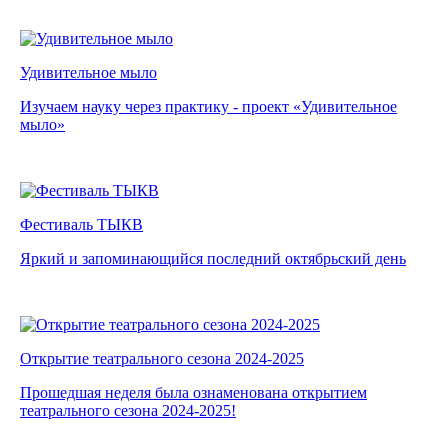
Удивительное мыло
Изучаем науку через практику - проект «Удивительное
мыло»
Фестиваль ТЫКВ
Яркий и запоминающийся последний октябрьский день
Открытие театрального сезона 2024-2025
Прошедшая неделя была ознаменована открытием
театрального сезона 2024-2025!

▬▬▬

§ **EXERCISE DESCRIPTION**: Scan the material above for lines holding "Удивительное" and copy each of them.

§ **EXERCISE RESULT**:
Удивительное мыло
Изучаем науку через практику - проект «Удивительное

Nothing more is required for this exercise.